Published online Nov 20, 2000. doi:  10.1086/316945
PMCID: PMC1234916

Mutations in the Hepatocyte Nuclear Factor-1β Gene Are Associated with Familial Hypoplastic Glomerulocystic Kidney Disease


Familial glomerulocystic kidney disease (GCKD) is a dominantly inherited condition characterized by glomerular cysts and variable renal size and function; the molecular genetic etiology is unknown. Mutations in the gene encoding hepatocyte nuclear factor (HNF)–1β have been associated with early-onset diabetes and nondiabetic renal disease—particularly renal cystic disease. We investigated a possible role for the HNF-1β gene in four unrelated GCKD families and identified mutations in two families: a nonsense mutation in exon 1 (E101X) and a frameshift mutation in exon 2 (P159fsdelT). The family members with HNF-1β gene mutations had hypoplastic GCKD and early-onset diabetes or impaired glucose tolerance. We conclude that there is genetic heterogeneity in familial GCKD and that the hypoplastic subtype is a part of the clinical spectrum of the renal cysts and diabetes syndrome that is associated with HNF-1β mutations.
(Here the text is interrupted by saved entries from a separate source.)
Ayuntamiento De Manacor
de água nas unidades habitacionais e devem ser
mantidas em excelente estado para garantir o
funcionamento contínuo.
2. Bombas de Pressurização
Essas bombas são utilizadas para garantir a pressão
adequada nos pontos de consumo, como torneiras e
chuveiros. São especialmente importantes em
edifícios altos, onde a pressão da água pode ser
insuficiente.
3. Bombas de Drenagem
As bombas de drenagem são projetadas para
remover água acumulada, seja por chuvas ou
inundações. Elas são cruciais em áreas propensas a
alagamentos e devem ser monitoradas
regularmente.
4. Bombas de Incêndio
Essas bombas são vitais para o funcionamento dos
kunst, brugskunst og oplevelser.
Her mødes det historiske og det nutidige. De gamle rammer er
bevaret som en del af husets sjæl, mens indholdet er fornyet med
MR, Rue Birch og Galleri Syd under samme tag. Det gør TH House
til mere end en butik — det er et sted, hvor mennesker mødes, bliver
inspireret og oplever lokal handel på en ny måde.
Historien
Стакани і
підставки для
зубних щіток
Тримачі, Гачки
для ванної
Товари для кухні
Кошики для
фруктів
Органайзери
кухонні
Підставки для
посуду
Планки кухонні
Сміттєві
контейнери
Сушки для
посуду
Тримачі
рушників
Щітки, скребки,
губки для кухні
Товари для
Familial glomerulocystic kidney disease (GCKD [MIM 137920]) is a rare, inherited renal cystic disorder that is characterized by autosomal dominant inheritance, variable renal size and renal function, and histology showing cortical glomerular cysts with dilatation of the Bowman spaces and primitive glomerular tufts in at least 5% of the cysts (Bernstein 1993). No gene has been identified for familial GCKD. The genes for autosomal dominant polycystic kidney disease, PKD1 (MIM 601313) and PKD2 (MIM 173910), have been excluded by linkage studies in Italian (Mesoraca et al. 1996) and US (Sharp et al. 1997) families.
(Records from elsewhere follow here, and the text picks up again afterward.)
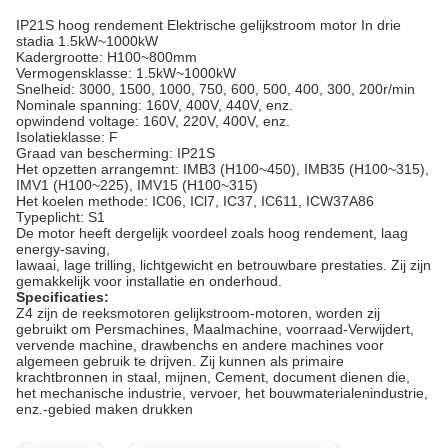
IP21S
hoog rendement
Elektrische gelijkstroom motor
In drie
stadia
1.5kW~1000kW
Kadergrootte: H100~800mm
Vermogensklasse: 1.5kW~1000kW
Snelheid: 3000, 1500, 1000, 750, 600, 500, 400, 300, 200r/min
Nominale spanning: 160V, 400V, 440V, enz.
opwindend voltage: 160V, 220V, 400V, enz.
Isolatieklasse: F
Graad van bescherming: IP21S
Het opzetten arrangemnt: IMB3 (H100~450), IMB35 (H100~315),
IMV1 (H100~225), IMV15 (H100~315)
Het koelen methode: IC06, ICl7, IC37, IC611, ICW37A86
Typeplicht: S1
De motor heeft dergelijk voordeel zoals hoog rendement, laag
energy-saving,
lawaai, lage trilling, lichtgewicht en betrouwbare prestaties. Zij zijn
gemakkelijk voor installatie en onderhoud.
Specificaties:
Z4 zijn de reeksmotoren gelijkstroom-motoren, worden zij
gebruikt om Persmachines, Maalmachine, voorraad-Verwijdert,
vervende machine, drawbenchs en andere machines voor
algemeen gebruik te drijven. Zij kunnen als primaire
krachtbronnen in staal, mijnen, Cement, document dienen die,
het mechanische industrie, vervoer, het bouwmaterialenindustrie,
enz.-gebied maken drukken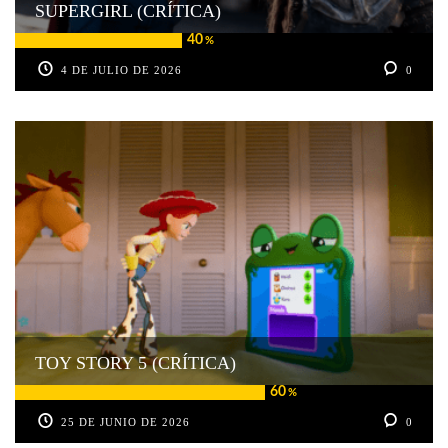
SUPERGIRL (CRÍTICA)
40
%
4 DE JULIO DE 2026
0
TOY STORY 5 (CRÍTICA)
60
%
25 DE JUNIO DE 2026
0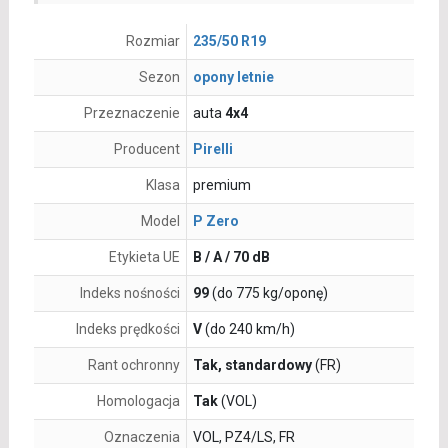
Rozmiar
235/50 R19
Sezon
opony letnie
Przeznaczenie
auta
4x4
Producent
Pirelli
Klasa
premium
Model
P Zero
Etykieta UE
B / A / 70 dB
Indeks nośności
99
(do 775 kg/oponę)
Indeks prędkości
V
(do 240 km/h)
Rant ochronny
Tak, standardowy
(FR)
Homologacja
Tak
(VOL)
Oznaczenia
VOL, PZ4/LS, FR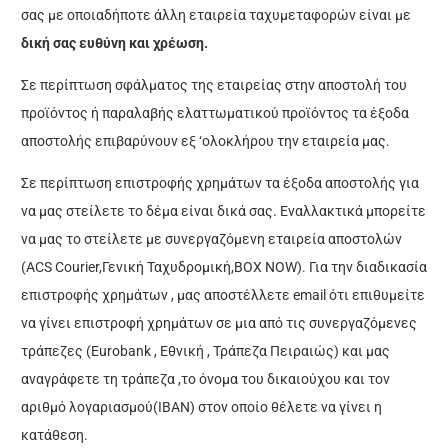
σας με οποιαδήποτε άλλη εταιρεία ταχυμεταφορών είναι με
δική σας ευθύνη και χρέωση.
Σε περίπτωση σφάλματος της εταιρείας στην αποστολή του
προϊόντος ή παραλαβής ελαττωματικού προϊόντος τα έξοδα
αποστολής επιβαρύνουν εξ ‘ολοκλήρου την εταιρεία μας.
Σε περίπτωση επιστροφής χρημάτων τα έξοδα αποστολής για
να μας στείλετε το δέμα είναι δικά σας. Εναλλακτικά μπορείτε
να μας το στείλετε με συνεργαζόμενη εταιρεία αποστολών
(ACS Courier,Γενική Ταχυδρομική,BOX NOW). Για την διαδικασία
επιστροφής χρημάτων , μας αποστέλλετε email ότι επιθυμείτε
να γίνει επιστροφή χρημάτων σε μια από τις συνεργαζόμενες
τράπεζες (Eurobank , Εθνική , Τράπεζα Πειραιώς) και μας
αναγράφετε τη τράπεζα ,το όνομα του δικαιούχου και τον
αριθμό λογαριασμού(IBAN) στον οποίο θέλετε να γίνει η
κατάθεση.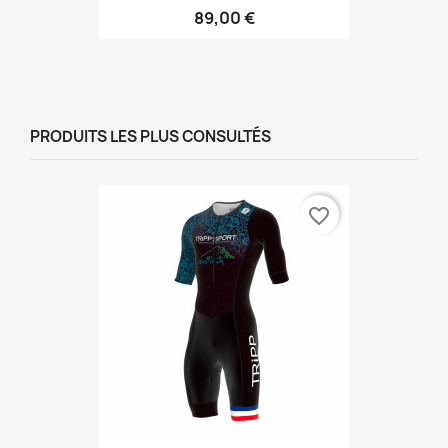
89,00 €
PRODUITS LES PLUS CONSULTÉS
favorite_border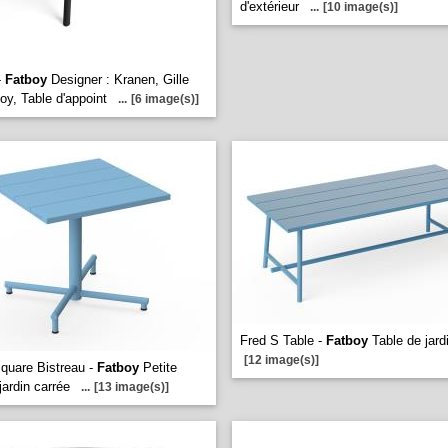
d'extérieur
...
[10 image(s)]
-
Fatboy
Designer : Kranen, Gille
oy, Table d'appoint
...
[6 image(s)]
Fred S Table -
Fatboy
Table de jard
[12 image(s)]
quare Bistreau -
Fatboy
Petite
jardin carrée
...
[13 image(s)]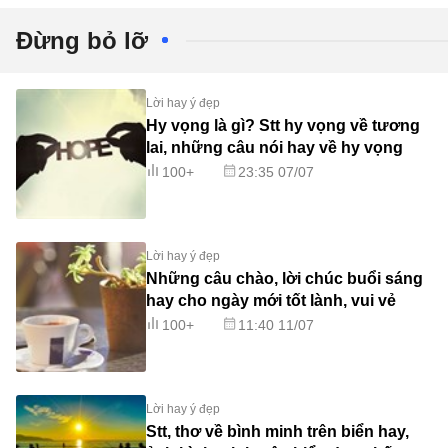
Đừng bỏ lỡ
Lời hay ý đẹp
Hy vọng là gì? Stt hy vọng về tương
lai, những câu nói hay về hy vọng
100+
23:35 07/07
Lời hay ý đẹp
Những câu chào, lời chúc buổi sáng
hay cho ngày mới tốt lành, vui vẻ
100+
11:40 11/07
Lời hay ý đẹp
Stt, thơ về bình minh trên biển hay,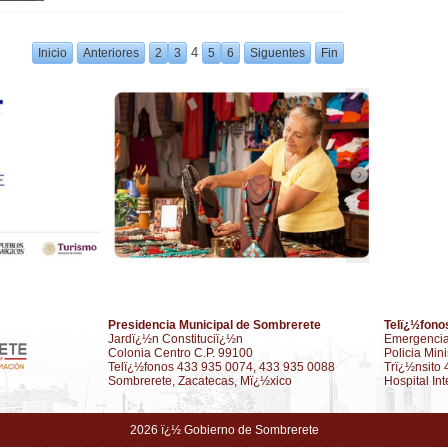
4
Inicio
Anteriores
2
3
5
6
Siguentes
Fin
Presidencia Municipal de Sombrerete
Telï¿½fono
Jardï¿½n Constituciï¿½n
Emergencia
Colonia Centro C.P. 99100
Policia Min
Telï¿½fonos 433 935 0074, 433 935 0088
Trï¿½nsito
Sombrerete, Zacatecas, Mï¿½xico
Hospital In
2026 ï¿½ Gobierno de Sombrerete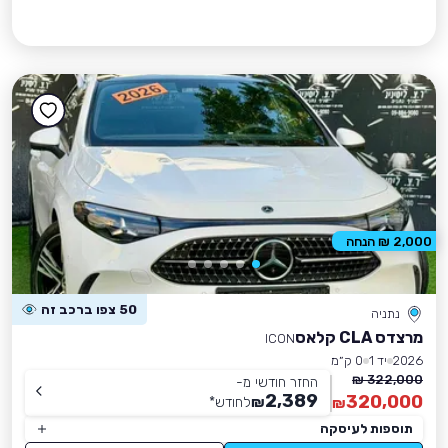
2,000 ₪ הנחה
50 צפו ברכב זה
נתניה
מרצדס CLA קלאס
ICON
2026
יד 1
0 ק״מ
322,000 ₪
החזר חודשי מ-
2,389
320,000
₪
לחודש
*
₪
תוספות לעיסקה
Glomerulocystic kidneys, as defined by the histological features, may be divided into three major categories (Bernstein 1993): (1) GCKD, which comprises nonsyndromal, inherited, and sporadic forms of cystic kidneys in children and adults and includes all subtypes of familial GCKD; (2) glomerulocystic kidneys as a feature of inherited malformation syndromes—for example, X-linked dominant oral-facial-digital syndrome type 1 (Feather et al. 1997) (cysts are inconsistently expressed in these syndromes); and (3) glomerular cysts in dysplastic kidneys, which may be sporadic or syndromal and may be associated with fetal lower urinary tract obstruction. The glomerular cysts are minor in comparison with the dysplastic features. Glomerular cysts may be generated experimentally after urinary flow impairment, by ureteric obstruction, in fetal sheep (Attar et al. 1998).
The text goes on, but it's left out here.